Filter out all lines without the word "opens" from the data below, please, and copy the rest.

Given records: Begin

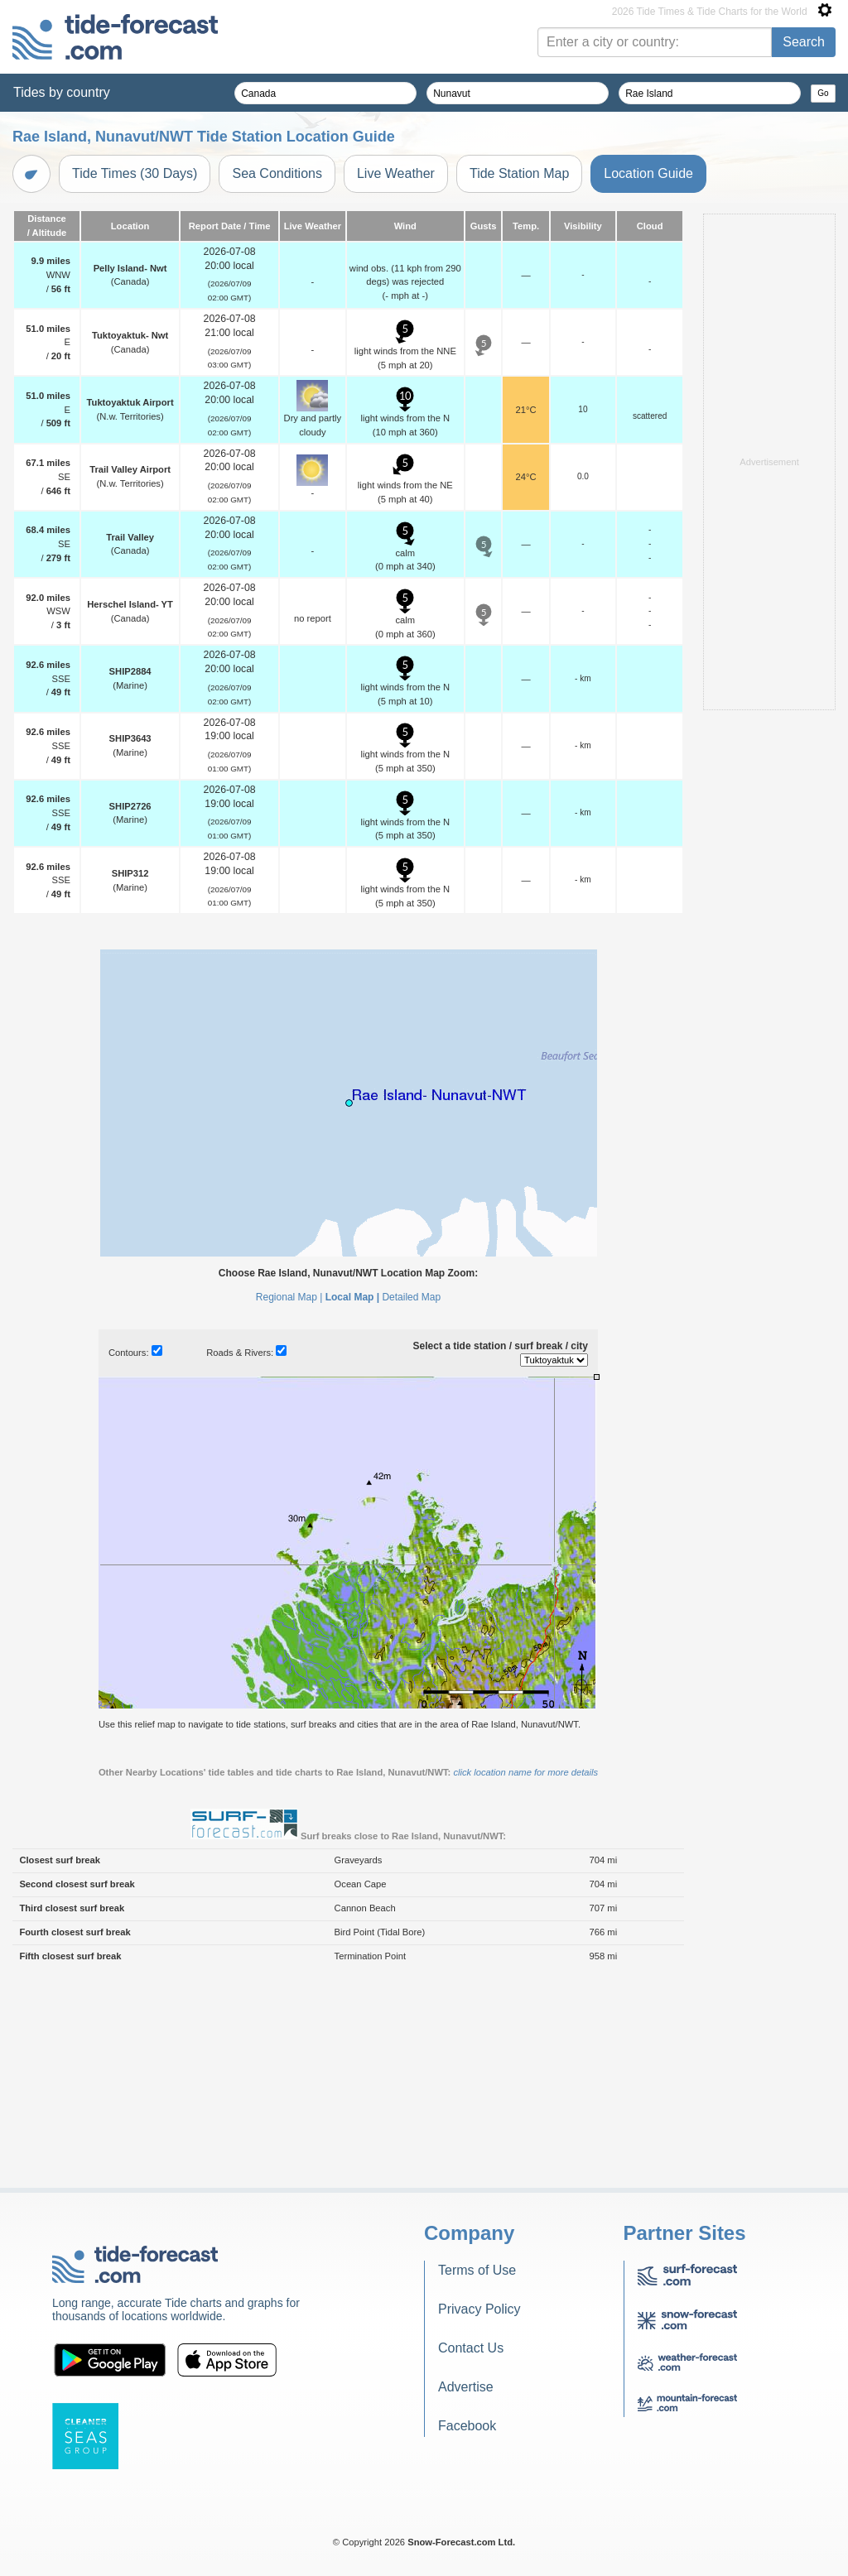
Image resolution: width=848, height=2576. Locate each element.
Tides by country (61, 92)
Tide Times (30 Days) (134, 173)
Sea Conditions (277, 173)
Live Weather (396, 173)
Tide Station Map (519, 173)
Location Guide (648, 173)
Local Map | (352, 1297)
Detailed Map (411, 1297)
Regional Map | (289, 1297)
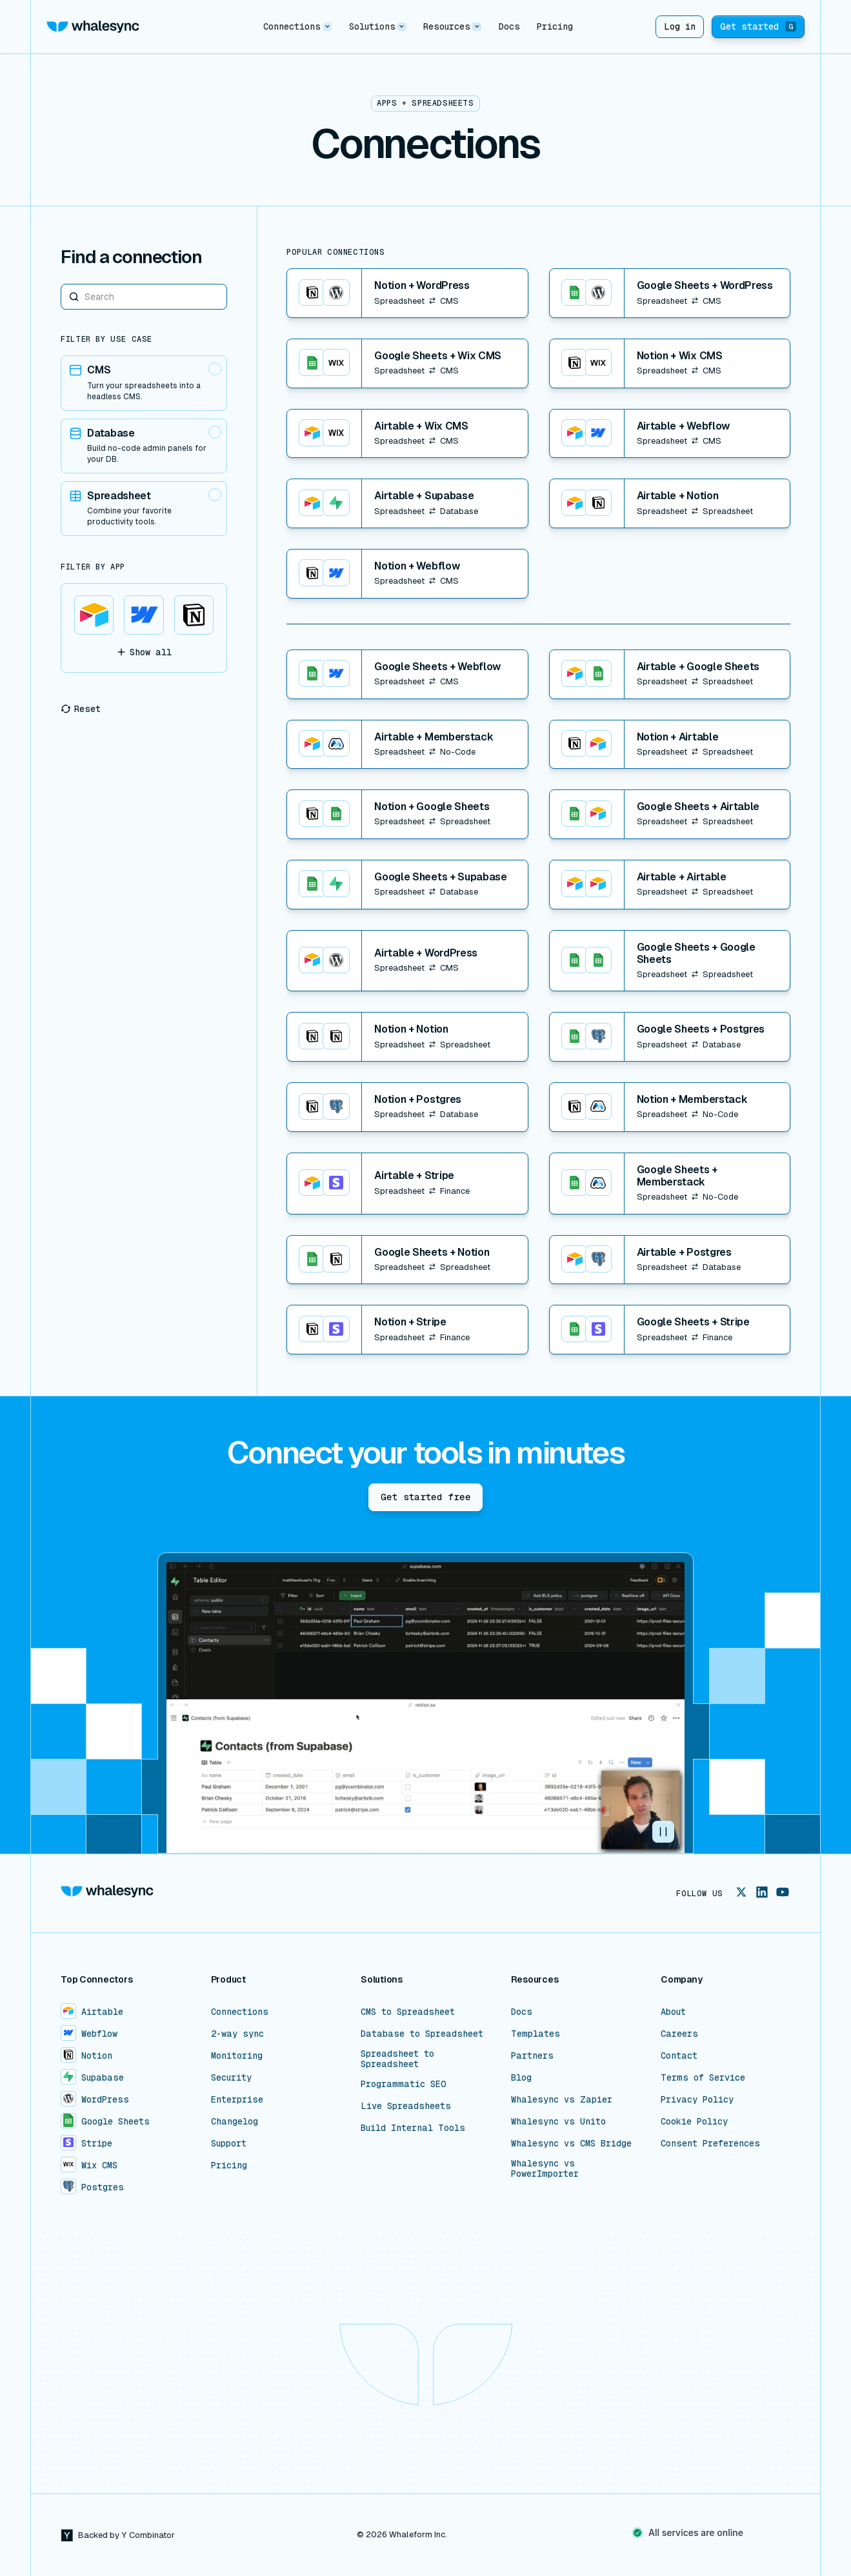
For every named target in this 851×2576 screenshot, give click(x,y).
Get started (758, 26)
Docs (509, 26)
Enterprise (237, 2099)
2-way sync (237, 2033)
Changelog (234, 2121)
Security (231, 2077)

Given records: End
Given records: Begin

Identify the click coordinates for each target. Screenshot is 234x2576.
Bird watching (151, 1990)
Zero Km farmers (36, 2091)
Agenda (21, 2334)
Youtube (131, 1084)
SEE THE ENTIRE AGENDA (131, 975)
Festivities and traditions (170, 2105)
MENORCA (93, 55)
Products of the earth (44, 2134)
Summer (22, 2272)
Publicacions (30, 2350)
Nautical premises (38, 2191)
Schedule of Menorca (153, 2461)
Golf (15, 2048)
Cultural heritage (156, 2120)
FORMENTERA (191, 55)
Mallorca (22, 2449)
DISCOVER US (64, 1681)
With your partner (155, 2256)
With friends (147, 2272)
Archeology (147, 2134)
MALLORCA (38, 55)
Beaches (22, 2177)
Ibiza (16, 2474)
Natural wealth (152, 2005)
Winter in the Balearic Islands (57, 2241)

Given records: End
Given records: Begin

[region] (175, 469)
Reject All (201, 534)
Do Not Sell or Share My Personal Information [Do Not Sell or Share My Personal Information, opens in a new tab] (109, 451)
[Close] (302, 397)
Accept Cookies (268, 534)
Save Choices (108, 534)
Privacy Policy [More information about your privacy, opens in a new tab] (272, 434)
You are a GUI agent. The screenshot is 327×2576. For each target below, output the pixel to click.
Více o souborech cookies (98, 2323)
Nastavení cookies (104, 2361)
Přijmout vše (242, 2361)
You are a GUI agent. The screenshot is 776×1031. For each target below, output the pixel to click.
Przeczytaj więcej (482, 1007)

Given records: End

Solution to this task —
Do Not Sell or Share My Personal Information [Do Not Sell or Share My Personal Information, opens in a new tab] (109, 451)
Privacy Policy [More information about your privacy, opens in a new tab] (272, 434)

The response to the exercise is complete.